In the Paris Agreement of 2015 the parties agreed that we should try to limit the rise in global temperature to 1.5°C (see Climate recap: key concepts).

To do that we have to reduce our emissions of greenhouse gases until the amount we emit is matched by the amount we remove from the atmosphere. (In practice this means primarily lowering our emissions, since we cannot quickly or easily scale up our ability to remove emissions.20) This is when net emissions become zero, and this needs to happen urgently. Key concepts, such as greenhouse gases, can be found when needed in Climate recap: key concepts.

Where is the river?

Over recent years we have seen for ourselves the impacts of global heating, including more intense and frequent wildfires, rainfall and flooding, heatwaves, extreme storms and droughts. There is no corner of the world that is unaffected. Every year that passes these events get worse.
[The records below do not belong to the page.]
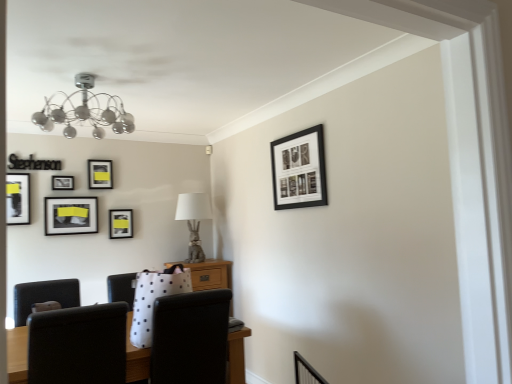 Question: In terms of height, does black fabric chair at lower center look taller or shorter compared to matte black picture frame at center left, the second picture frame from the right?

Choices:
 (A) short
 (B) tall

Answer: (B)

Question: Is point 178,365 positioned closer to the camera than point 110,231?

Choices:
 (A) closer
 (B) farther

Answer: (A)

Question: Which object is positioned farthest from the matte black picture frame at left, placed as the 4th picture frame when sorted from back to front?

Choices:
 (A) black fabric chair at lower center
 (B) matte black picture frame at center left, which ranks as the first picture frame in back-to-front order
 (C) matte black picture frame at left, the second picture frame from the front
 (D) gray stone rabbit at center
 (E) matte black picture frame at upper left, placed as the fifth picture frame when sorted from front to back

Answer: (A)

Question: Which object is the farthest from the matte black picture frame at center left, which ranks as the first picture frame in back-to-front order?

Choices:
 (A) matte black picture frame at left, positioned as the 5th picture frame in back-to-front order
 (B) matte black picture frame at upper left, which is the third picture frame from back to front
 (C) matte black picture frame at upper left, which is the third picture frame in right-to-left order
 (D) black fabric chair at lower center
 (E) matte black picture frame at left, which is the third picture frame from left to right

Answer: (D) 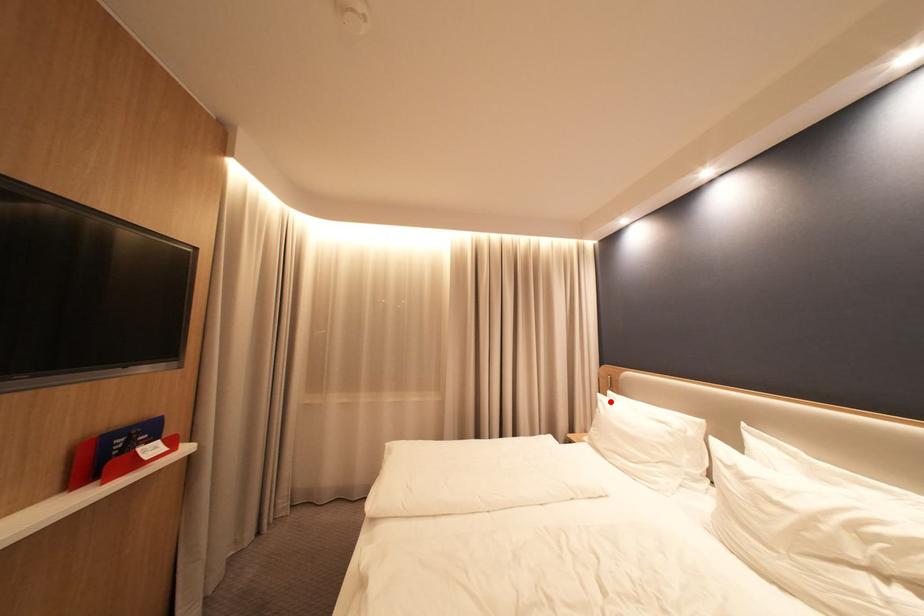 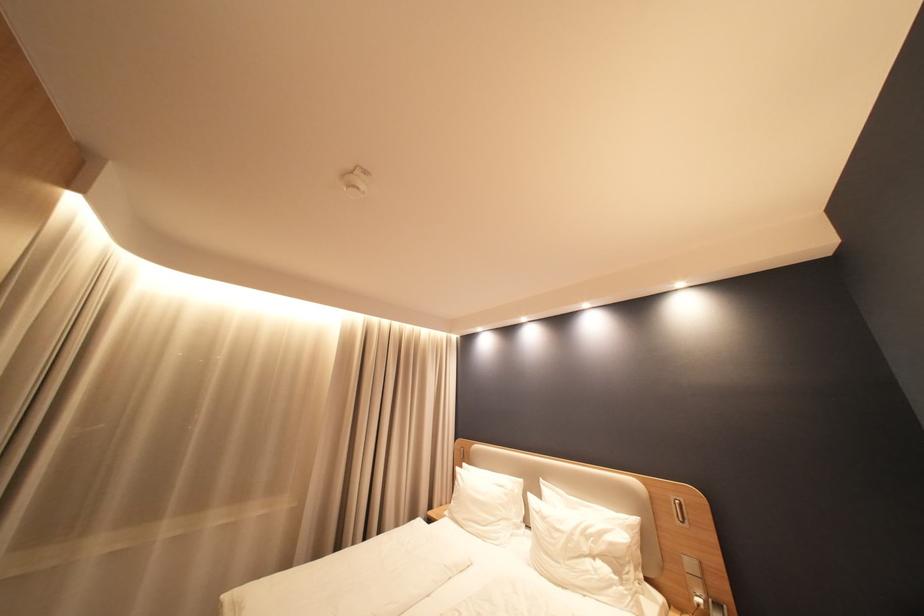 Question: I am providing you with two images of the same scene from different viewpoints. In image1, a red point is highlighted. Considering the same 3D point in image2, which of the following is correct?

Choices:
 (A) It is closer
 (B) It is farther

Answer: (B) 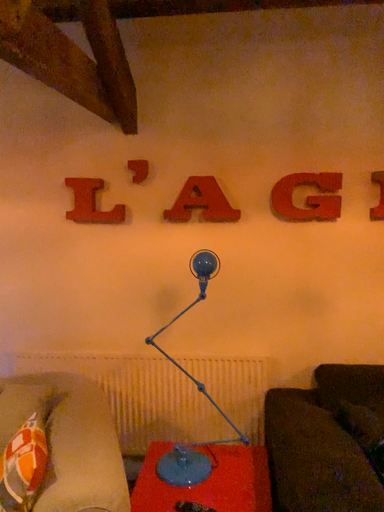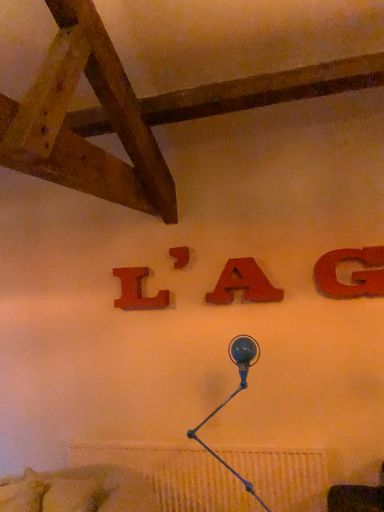 Question: How did the camera likely rotate when shooting the video?

Choices:
 (A) rotated left
 (B) rotated right

Answer: (A) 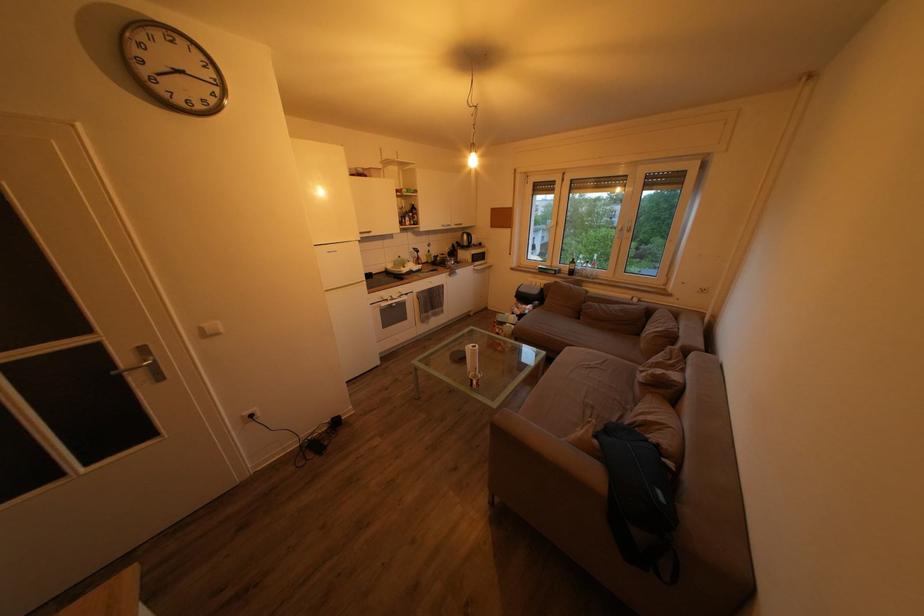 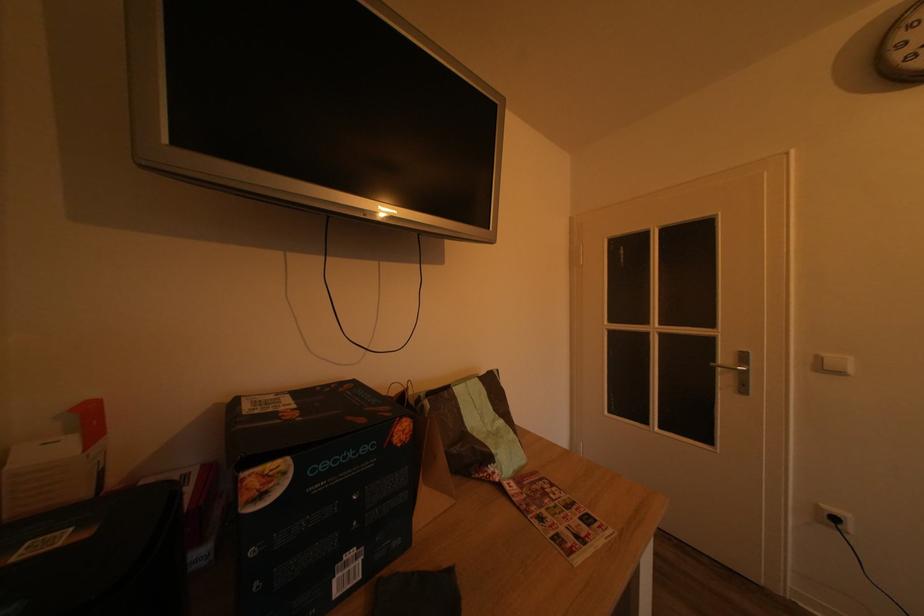 Find the pixel in the second image that matches point 123,373 in the first image.

(723, 368) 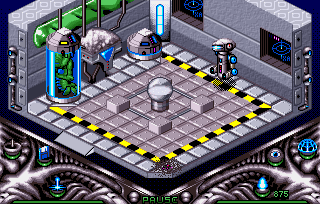 This screenshot has width=320, height=204. I want to click on green light, so click(x=44, y=27). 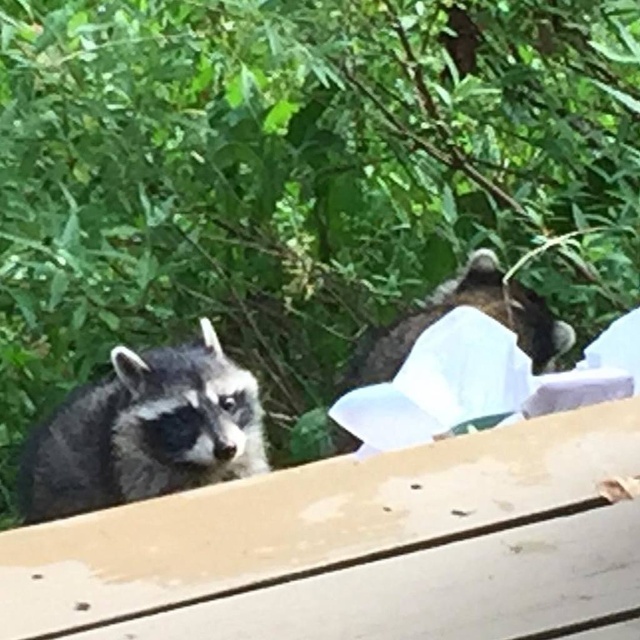 You are a wildlife photographer trying to capture both the gray fur raccoon at left and the dark gray fur raccoon at center in a single shot. Based on their positions, which raccoon would appear lower in the photo?

The gray fur raccoon at left appears lower in the photo because it is positioned below the dark gray fur raccoon at center.

You are a wildlife photographer trying to capture both raccoons in a single shot. The gray fur raccoon at left is blocking the view of the dark gray fur raccoon at center. Can you adjust your position to see both raccoons clearly without moving them?

The gray fur raccoon at left is larger in size than the dark gray fur raccoon at center, so moving to the side might allow you to see around the larger raccoon to view both. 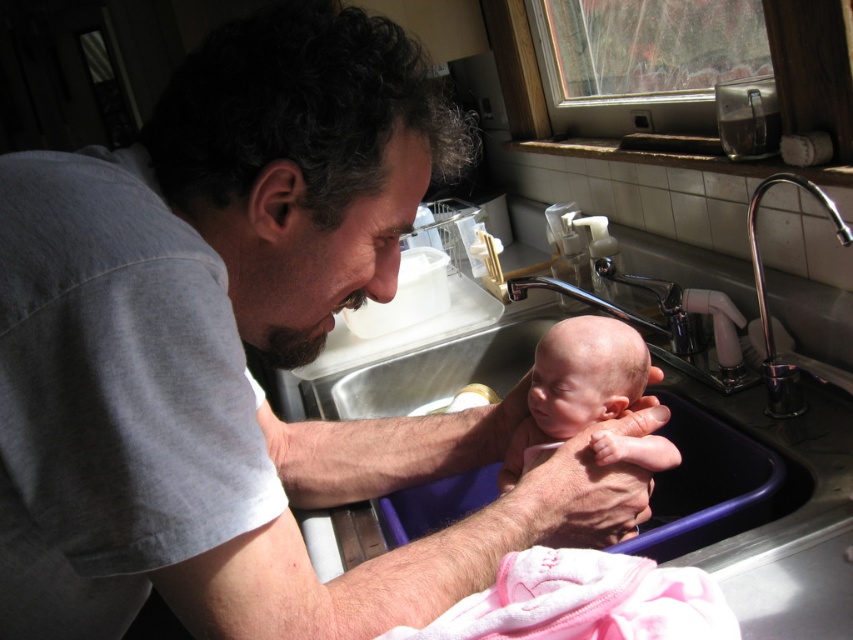 You are a parent trying to decide whether to place a small toy next to the smooth skin newborn at center. The toy is the same height as the chrome metallic faucet at sink right. Will the newborn at center be shorter than the toy?

The smooth skin newborn at center is not as tall as the chrome metallic faucet at sink right, so yes, the newborn at center will be shorter than the toy since the toy is the same height as the faucet.

Based on the scene description, where is the smooth skin newborn at center located in terms of coordinates?

The smooth skin newborn at center is located at coordinates point [578,384]. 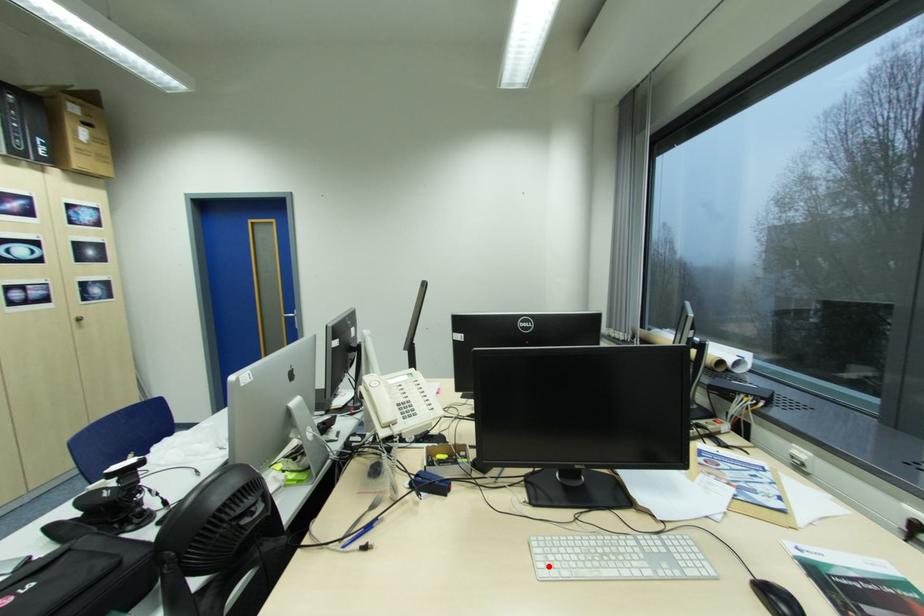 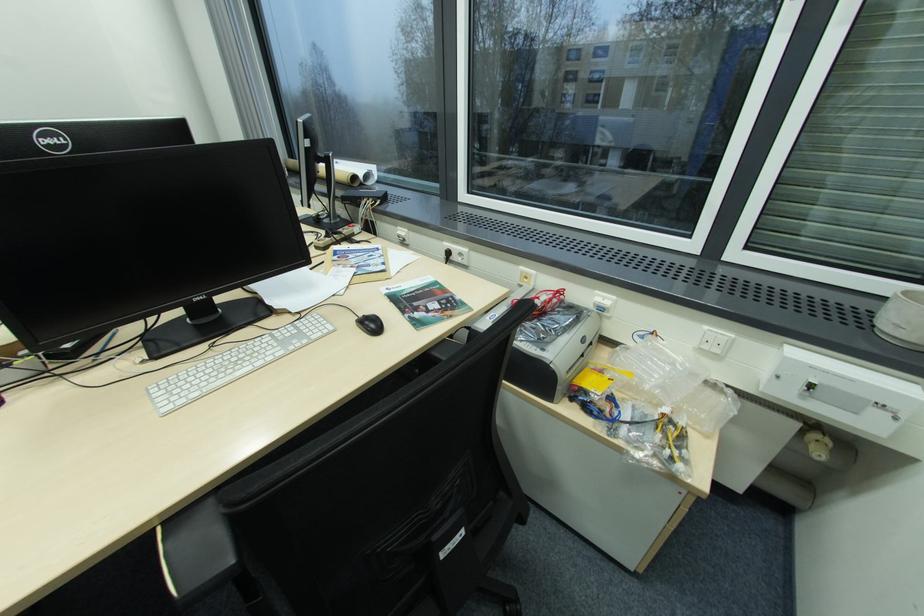 Where in the second image is the point corresponding to the highlighted location from the first image?

(172, 403) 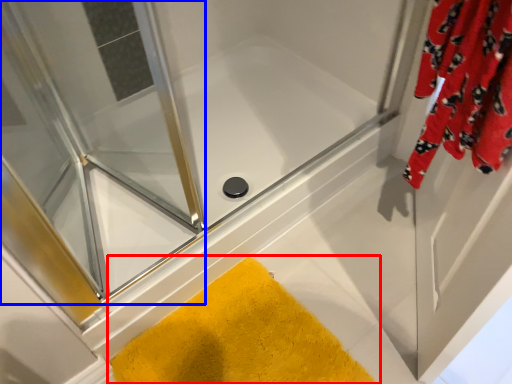 Question: Which object appears closest to the camera in this image, bath mat (highlighted by a red box) or screen door (highlighted by a blue box)?

Choices:
 (A) bath mat
 (B) screen door

Answer: (B) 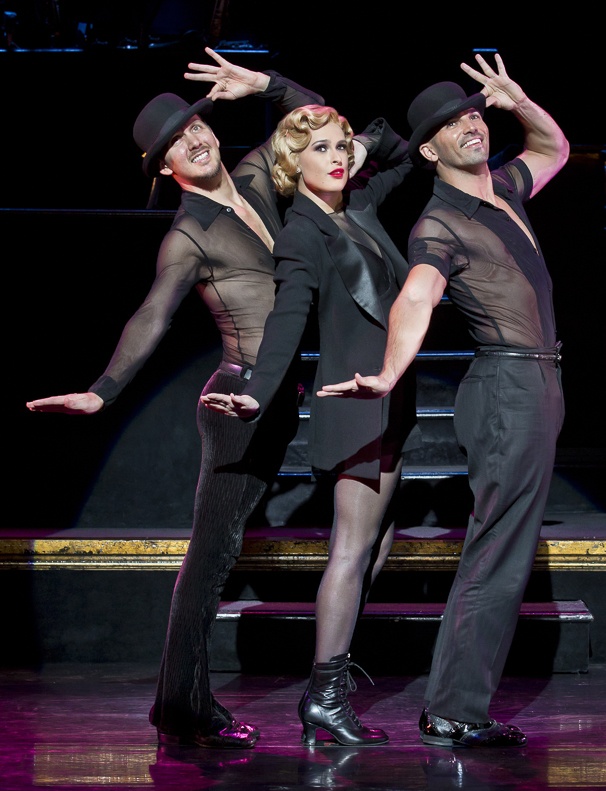 The width and height of the screenshot is (606, 791). Identify the location of floor. (128, 755). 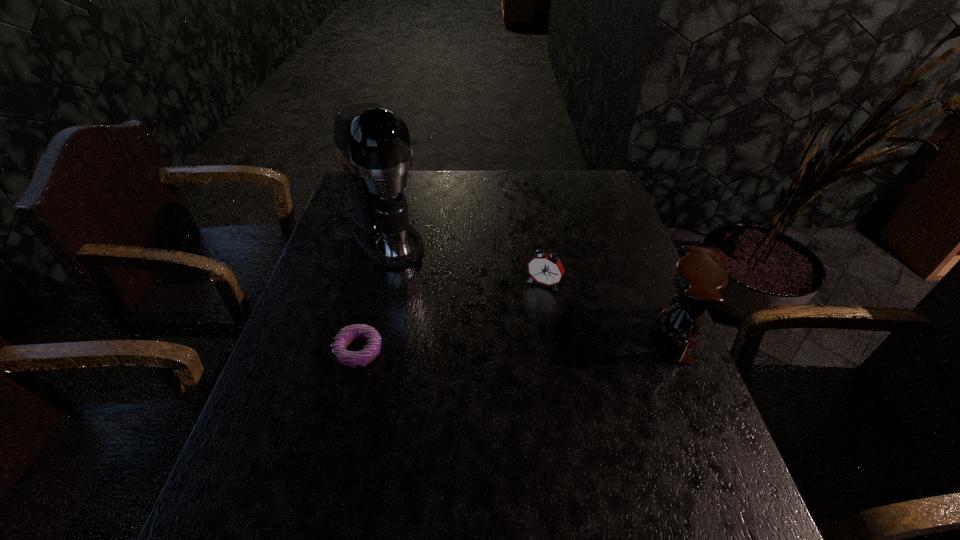 The height and width of the screenshot is (540, 960). Find the location of `vacant region between the hourglass and the second shortest object`. vacant region between the hourglass and the second shortest object is located at coordinates (609, 310).

Locate an element on the screen. The width and height of the screenshot is (960, 540). free space between the second farthest object and the hourglass is located at coordinates (609, 310).

Choose which object is the nearest neighbor to the farthest object. Please provide its 2D coordinates. Your answer should be formatted as a tuple, i.e. [(x, y)], where the tuple contains the x and y coordinates of a point satisfying the conditions above.

[(349, 359)]

At what (x,y) coordinates should I click in order to perform the action: click on object that is the closest to the hourglass. Please return your answer as a coordinate pair (x, y). This screenshot has height=540, width=960. Looking at the image, I should click on (545, 269).

Locate an element on the screen. vacant region that satisfies the following two spatial constraints: 1. on the back side of the shortest object; 2. on the right side of the third nearest object is located at coordinates (374, 285). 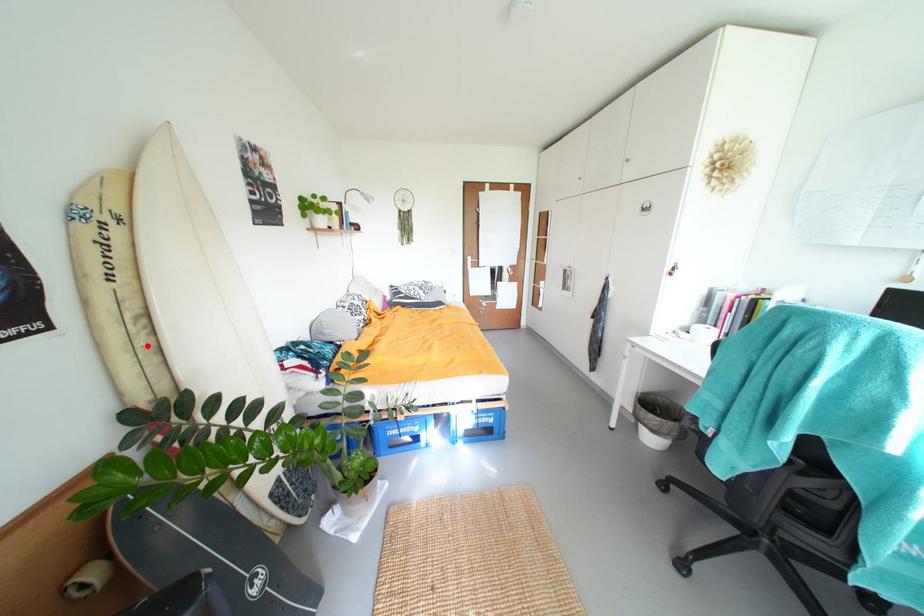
In just the first half of 2022 there have been massive floods in Nigeria, Pakistan, India and Bangladesh, severe droughts in Niger, Chad, Ethiopia and Europe, storms in the Philippines and Mozambique and record-breaking heatwaves in India and Pakistan, to name a few.7 Ongoing analysis has shown that many extreme weather events are many times more likely as a result of human-induced climate change.3

Rescuing a few belongings from the floods

The temperatures in the last 7 years to 2021 are the hottest on record,1 and 2022 is on track to make it the last 8 years.8 Around 22 million new and repeated displacements of people were recorded in 2021 as a result of weather-related events; 5.9 million people were still displaced at the start of 2022.2

Animals flee the bushfires

So in the light of these temperatures and destructive forces just how badly are we doing in our efforts to reduce emissions?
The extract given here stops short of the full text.